======== Extracted material

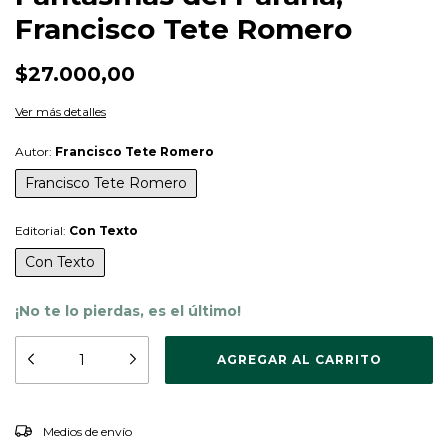
Francisco Tete Romero
$27.000,00
Ver más detalles
Autor:
Francisco Tete Romero
Francisco Tete Romero
Editorial:
Con Texto
Con Texto
¡No te lo pierdas, es el último!
CAMBIAR CP
Entregas para el CP:
Medios de envío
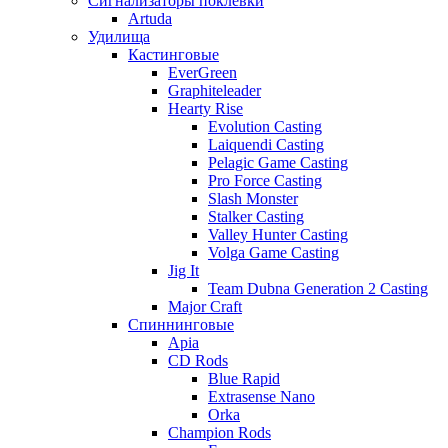
Сигнализаторы поклевки
Artuda
Удилища
Кастинговые
EverGreen
Graphiteleader
Hearty Rise
Evolution Casting
Laiquendi Casting
Pelagic Game Casting
Pro Force Casting
Slash Monster
Stalker Casting
Valley Hunter Casting
Volga Game Casting
Jig It
Team Dubna Generation 2 Casting
Major Craft
Спиннинговые
Apia
CD Rods
Blue Rapid
Extrasense Nano
Orka
Champion Rods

================

→ **Goal of the exercise**
Would you copy all of the data exactly? Keep the pictures out of it.

→ **Your response**
Francisco Tete Romero
$27.000,00
Ver más detalles
Autor:
Francisco Tete Romero
Francisco Tete Romero
Editorial:
Con Texto
Con Texto
¡No te lo pierdas, es el último!
CAMBIAR CP
Entregas para el CP:
Medios de envío
Сигнализаторы поклевки
Artuda
Удилища
Кастинговые
EverGreen
Graphiteleader
Hearty Rise
Evolution Casting
Laiquendi Casting
Pelagic Game Casting
Pro Force Casting
Slash Monster
Stalker Casting
Valley Hunter Casting
Volga Game Casting
Jig It
Team Dubna Generation 2 Casting
Major Craft
Спиннинговые
Apia
CD Rods
Blue Rapid
Extrasense Nano
Orka
Champion Rods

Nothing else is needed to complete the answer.